-------- DATA SHOWN

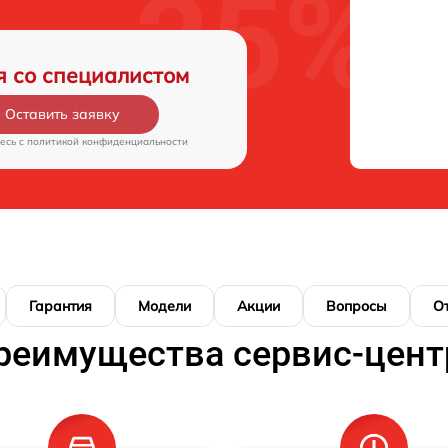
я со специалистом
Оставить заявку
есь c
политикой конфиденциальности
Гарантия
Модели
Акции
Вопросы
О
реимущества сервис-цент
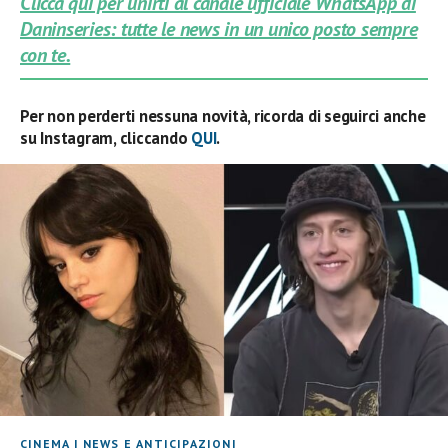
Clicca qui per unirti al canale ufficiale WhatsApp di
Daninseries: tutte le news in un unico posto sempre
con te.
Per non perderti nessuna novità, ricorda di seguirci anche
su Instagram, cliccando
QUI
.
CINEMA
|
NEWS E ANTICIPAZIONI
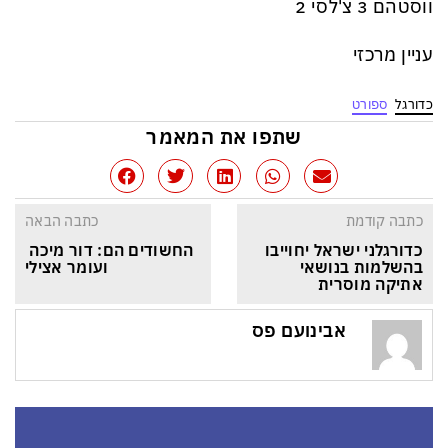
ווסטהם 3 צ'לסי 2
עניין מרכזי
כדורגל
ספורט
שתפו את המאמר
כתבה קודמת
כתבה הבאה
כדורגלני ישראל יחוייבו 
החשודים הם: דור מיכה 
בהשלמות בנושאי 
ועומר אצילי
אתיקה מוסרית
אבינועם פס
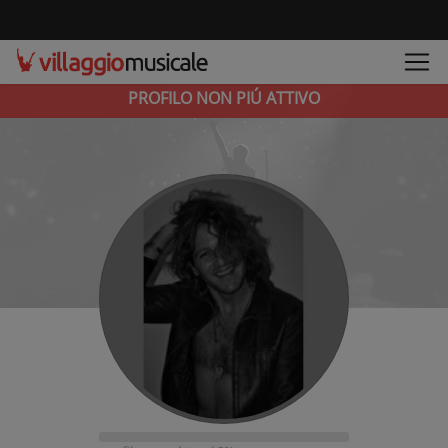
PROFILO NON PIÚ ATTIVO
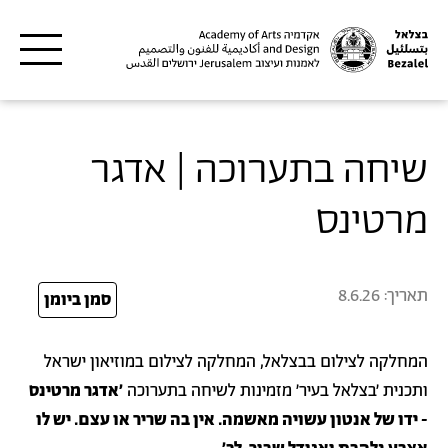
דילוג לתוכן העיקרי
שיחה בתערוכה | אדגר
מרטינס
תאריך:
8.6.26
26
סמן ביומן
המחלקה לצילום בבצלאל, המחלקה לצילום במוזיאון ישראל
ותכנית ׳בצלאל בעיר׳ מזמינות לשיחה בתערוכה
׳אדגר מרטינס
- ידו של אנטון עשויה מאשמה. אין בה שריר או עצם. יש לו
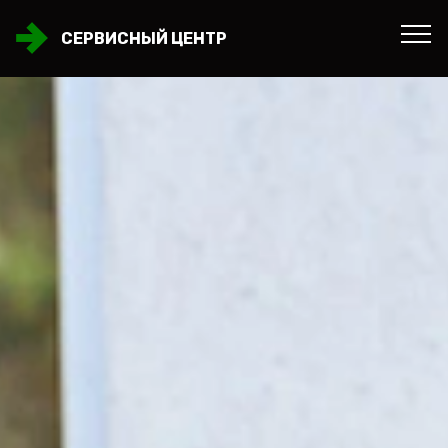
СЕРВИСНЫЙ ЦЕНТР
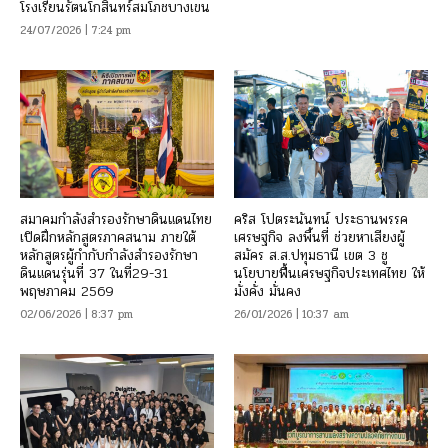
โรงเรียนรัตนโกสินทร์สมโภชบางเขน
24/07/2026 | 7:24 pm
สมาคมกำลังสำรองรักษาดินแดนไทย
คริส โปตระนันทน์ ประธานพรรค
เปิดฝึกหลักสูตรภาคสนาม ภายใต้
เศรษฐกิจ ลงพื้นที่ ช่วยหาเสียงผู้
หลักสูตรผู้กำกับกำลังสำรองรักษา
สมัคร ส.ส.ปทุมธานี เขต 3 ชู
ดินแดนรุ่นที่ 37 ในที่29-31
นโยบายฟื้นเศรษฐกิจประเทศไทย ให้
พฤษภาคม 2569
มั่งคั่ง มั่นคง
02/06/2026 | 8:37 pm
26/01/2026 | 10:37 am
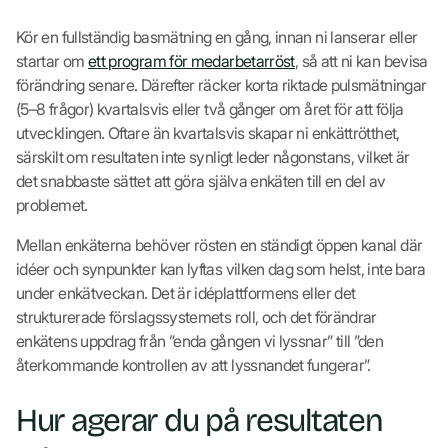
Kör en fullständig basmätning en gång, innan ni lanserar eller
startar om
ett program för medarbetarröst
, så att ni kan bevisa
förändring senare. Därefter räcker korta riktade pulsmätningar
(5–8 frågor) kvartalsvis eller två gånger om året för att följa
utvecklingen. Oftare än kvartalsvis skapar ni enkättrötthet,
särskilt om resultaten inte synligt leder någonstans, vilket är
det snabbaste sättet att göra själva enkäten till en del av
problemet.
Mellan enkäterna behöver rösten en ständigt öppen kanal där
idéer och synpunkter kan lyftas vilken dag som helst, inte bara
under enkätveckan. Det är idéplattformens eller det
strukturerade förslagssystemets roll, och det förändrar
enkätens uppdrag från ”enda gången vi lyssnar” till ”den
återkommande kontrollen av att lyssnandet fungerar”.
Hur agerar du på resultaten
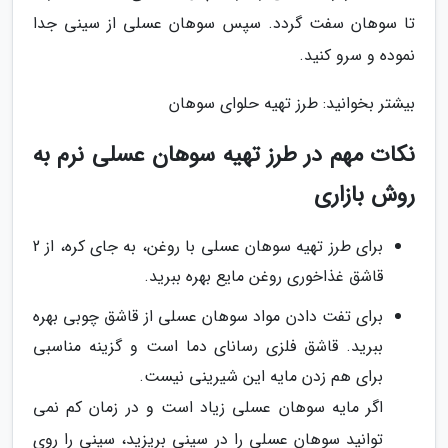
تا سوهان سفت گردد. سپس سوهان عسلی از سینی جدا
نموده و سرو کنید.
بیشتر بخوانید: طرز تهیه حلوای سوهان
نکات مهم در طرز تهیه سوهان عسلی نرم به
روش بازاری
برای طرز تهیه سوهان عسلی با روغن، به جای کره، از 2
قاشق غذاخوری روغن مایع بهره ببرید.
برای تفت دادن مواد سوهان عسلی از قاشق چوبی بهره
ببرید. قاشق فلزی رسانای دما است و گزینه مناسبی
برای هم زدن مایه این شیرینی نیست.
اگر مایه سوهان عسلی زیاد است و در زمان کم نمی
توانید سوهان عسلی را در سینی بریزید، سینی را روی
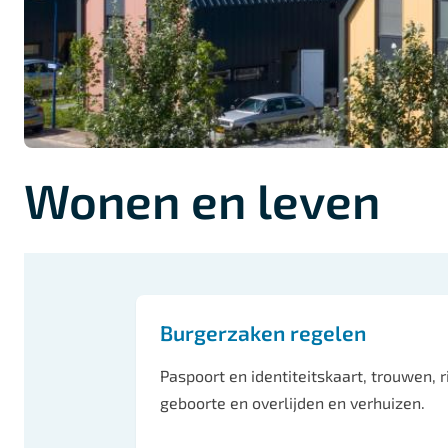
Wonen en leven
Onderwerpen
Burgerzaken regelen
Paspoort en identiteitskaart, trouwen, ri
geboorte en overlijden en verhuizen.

----------------

TASK REQUIREMENTS: Begin at the line that has "utvecklingen. Oftare än" in the entries above; stop after the line that has "Mellan enkäterna behöver". Transcribe exactly those lines and no others.

SOLUTION TO THE EXERCISE:
utvecklingen. Oftare än kvartalsvis skapar ni enkättrötthet,
särskilt om resultaten inte synligt leder någonstans, vilket är
det snabbaste sättet att göra själva enkäten till en del av
problemet.
Mellan enkäterna behöver rösten en ständigt öppen kanal där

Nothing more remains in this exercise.